Updated 29 November 2025
  • MuJoCo Menagerie is a curated collection of simulated robotic mechanisms featuring diverse morphologies and explicit XML-based specifications.
  • It enables detailed customization of simulation parameters and integration with standardized APIs for consistent benchmarking and reproducible research.
  • Benchmark studies using algorithms like DDPG, SAC, and TQC demonstrate rapid convergence and high success rates across manipulation tasks.

MuJoCo Menagerie is a curated collection of simulated robotic mechanisms designed to provide high-fidelity, diverse testbeds for reinforcement learning, generative modeling, and task-planning research. The suite includes articulated manipulators such as the Franka Emika Panda, quadrupeds, and other robots exhibiting a broad range of morphology and kinematic configurations. Menagerie environments are implemented on the MuJoCo physics engine, leveraging the XML-based model specification for explicit control over simulation parameters, and often integrated with standardized APIs such as Gymnasium Robotics for structured interaction and benchmarking (Xu et al., 2023, Lin et al., 22 Nov 2025, Nazarczuk et al., 4 Mar 2025).

1. Architectural Overview

The MuJoCo Menagerie suite is defined by its focus on kinematic and morphological diversity and direct inspection/modification via XML-based specifications. Each robot or manipulator is described by detailed kinematic chains, including varying numbers of revolute joints—ranging, for example, from three to eight for robot arms—and distinct link geometries. Critical simulation parameters such as friction coefficients, object masses, joint damping, and solver iterations are easily edited in the individual XML files, enabling targeted modifications and domain randomization.
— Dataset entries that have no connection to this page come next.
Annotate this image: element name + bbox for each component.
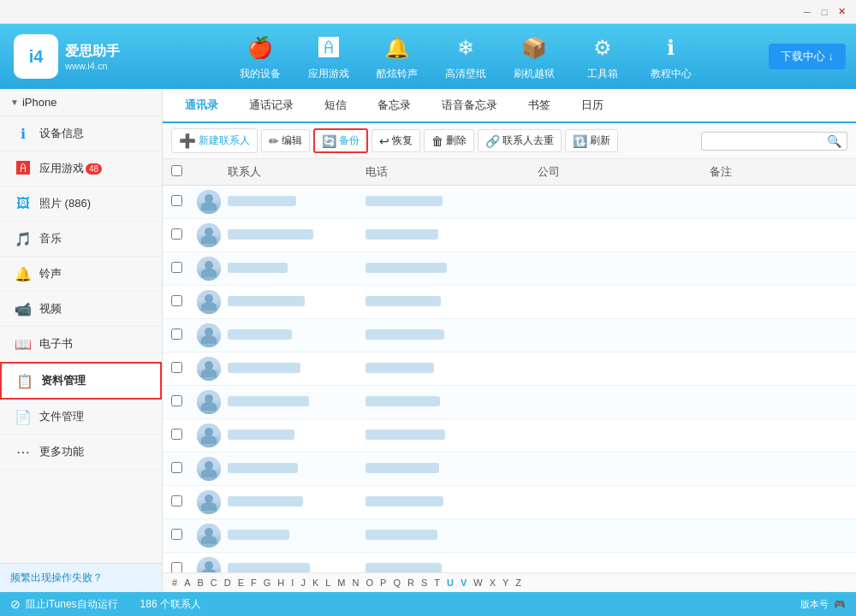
nav-item-my-device[interactable]: 🍎 我的设备 (226, 24, 294, 89)
alpha-T[interactable]: T (431, 577, 443, 589)
alpha-Q[interactable]: Q (390, 577, 403, 589)
alpha-#[interactable]: # (169, 577, 180, 589)
table-row[interactable] (163, 453, 856, 486)
tab-notes[interactable]: 备忘录 (362, 89, 426, 123)
row-checkbox-1[interactable] (171, 228, 197, 242)
check-11[interactable] (171, 562, 182, 572)
row-checkbox-7[interactable] (171, 429, 197, 442)
alpha-U[interactable]: U (444, 577, 456, 589)
sidebar-item-ebooks[interactable]: 📖 电子书 (0, 327, 162, 362)
sidebar-item-more[interactable]: ⋯ 更多功能 (0, 435, 162, 470)
tab-voice-notes[interactable]: 语音备忘录 (426, 89, 513, 123)
alpha-E[interactable]: E (235, 577, 247, 589)
row-checkbox-6[interactable] (171, 395, 197, 409)
nav-item-wallpaper[interactable]: ❄ 高清壁纸 (431, 24, 500, 89)
table-row[interactable] (163, 553, 856, 572)
alpha-F[interactable]: F (248, 577, 259, 589)
alpha-J[interactable]: J (298, 577, 308, 589)
sidebar-item-music[interactable]: 🎵 音乐 (0, 222, 162, 257)
alpha-P[interactable]: P (377, 577, 389, 589)
check-2[interactable] (171, 262, 182, 273)
alpha-B[interactable]: B (194, 577, 205, 589)
close-button[interactable]: ✕ (834, 4, 849, 20)
alpha-Z[interactable]: Z (513, 577, 524, 589)
tab-call-log[interactable]: 通话记录 (234, 89, 309, 123)
tab-contacts[interactable]: 通讯录 (169, 89, 234, 123)
sidebar-item-file-mgmt[interactable]: 📄 文件管理 (0, 400, 162, 435)
alpha-H[interactable]: H (275, 577, 287, 589)
nav-item-apps-games[interactable]: 🅰 应用游戏 (294, 24, 363, 89)
table-row[interactable] (163, 419, 856, 453)
row-checkbox-2[interactable] (171, 262, 197, 275)
alpha-M[interactable]: M (335, 577, 348, 589)
alpha-I[interactable]: I (288, 577, 296, 589)
alpha-C[interactable]: C (208, 577, 220, 589)
check-7[interactable] (171, 429, 182, 440)
check-3[interactable] (171, 295, 182, 306)
nav-item-ringtones[interactable]: 🔔 酷炫铃声 (363, 24, 431, 89)
row-checkbox-4[interactable] (171, 329, 197, 342)
alpha-Y[interactable]: Y (500, 577, 511, 589)
table-row[interactable] (163, 386, 856, 419)
alpha-L[interactable]: L (323, 577, 333, 589)
backup-button[interactable]: 🔄 备份 (313, 128, 368, 153)
nav-item-jailbreak[interactable]: 📦 刷机越狱 (500, 24, 568, 89)
check-8[interactable] (171, 462, 182, 473)
tab-bookmarks[interactable]: 书签 (513, 89, 566, 123)
minimize-button[interactable]: ─ (800, 4, 815, 20)
table-row[interactable] (163, 352, 856, 386)
sidebar-item-device-info[interactable]: ℹ 设备信息 (0, 116, 162, 151)
sidebar-item-ringtones[interactable]: 🔔 铃声 (0, 257, 162, 292)
check-9[interactable] (171, 495, 182, 506)
check-10[interactable] (171, 529, 182, 540)
sidebar-help[interactable]: 频繁出现操作失败？ (0, 563, 162, 592)
refresh-button[interactable]: 🔃 刷新 (565, 129, 618, 152)
restore-button[interactable]: ↩ 恢复 (372, 129, 420, 152)
sidebar-item-data-mgmt[interactable]: 📋 资料管理 (0, 362, 162, 400)
sidebar-item-apps[interactable]: 🅰 应用游戏48 (0, 151, 162, 187)
row-checkbox-8[interactable] (171, 462, 197, 476)
row-checkbox-0[interactable] (171, 195, 197, 209)
table-row[interactable] (163, 319, 856, 352)
sidebar-item-video[interactable]: 📹 视频 (0, 292, 162, 327)
nav-item-toolbox[interactable]: ⚙ 工具箱 (568, 24, 637, 89)
select-all-checkbox[interactable] (171, 165, 182, 176)
new-contact-button[interactable]: ➕ 新建联系人 (171, 128, 258, 153)
row-checkbox-5[interactable] (171, 362, 197, 376)
row-checkbox-10[interactable] (171, 529, 197, 542)
download-button[interactable]: 下载中心 ↓ (769, 44, 846, 69)
table-row[interactable] (163, 286, 856, 319)
row-checkbox-11[interactable] (171, 562, 197, 572)
search-box[interactable]: 🔍 (701, 132, 847, 151)
delete-button[interactable]: 🗑 删除 (424, 129, 474, 152)
alpha-W[interactable]: W (471, 577, 484, 589)
table-row[interactable] (163, 252, 856, 286)
alpha-R[interactable]: R (405, 577, 417, 589)
table-row[interactable] (163, 219, 856, 252)
maximize-button[interactable]: □ (817, 4, 832, 20)
table-row[interactable] (163, 519, 856, 553)
alpha-D[interactable]: D (222, 577, 234, 589)
nav-item-tutorials[interactable]: ℹ 教程中心 (637, 24, 705, 89)
table-row[interactable] (163, 186, 856, 219)
check-5[interactable] (171, 362, 182, 373)
check-4[interactable] (171, 329, 182, 340)
alpha-A[interactable]: A (181, 577, 193, 589)
search-input[interactable] (707, 135, 827, 147)
tab-sms[interactable]: 短信 (309, 89, 362, 123)
check-1[interactable] (171, 228, 182, 240)
search-icon[interactable]: 🔍 (827, 134, 841, 148)
alpha-O[interactable]: O (363, 577, 376, 589)
row-checkbox-3[interactable] (171, 295, 197, 309)
edit-button[interactable]: ✏ 编辑 (261, 129, 310, 152)
tab-calendar[interactable]: 日历 (566, 89, 619, 123)
alpha-V[interactable]: V (458, 577, 469, 589)
alpha-S[interactable]: S (419, 577, 430, 589)
alpha-K[interactable]: K (310, 577, 321, 589)
alpha-G[interactable]: G (261, 577, 274, 589)
check-0[interactable] (171, 195, 182, 206)
find-duplicates-button[interactable]: 🔗 联系人去重 (478, 129, 562, 152)
alpha-X[interactable]: X (487, 577, 498, 589)
table-row[interactable] (163, 486, 856, 519)
alpha-N[interactable]: N (350, 577, 362, 589)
Environments commonly expose a standardized Python interface (e.g., via Gymnasium Robotics’s MujocoRobotEnv) and support multi-goal observation dictionaries with the keys “observation”, “achieved_goal”, and “desired_goal” (Xu et al., 2023). For visual and physics-based reasoning, Menagerie environments may be tightly integrated with high-fidelity rendering and sensor stacks (e.g., Blender for photorealistic images in MuBlE (Nazarczuk et al., 4 Mar 2025), or action-conditioned deformation models for kinematics (Lin et al., 22 Nov 2025)).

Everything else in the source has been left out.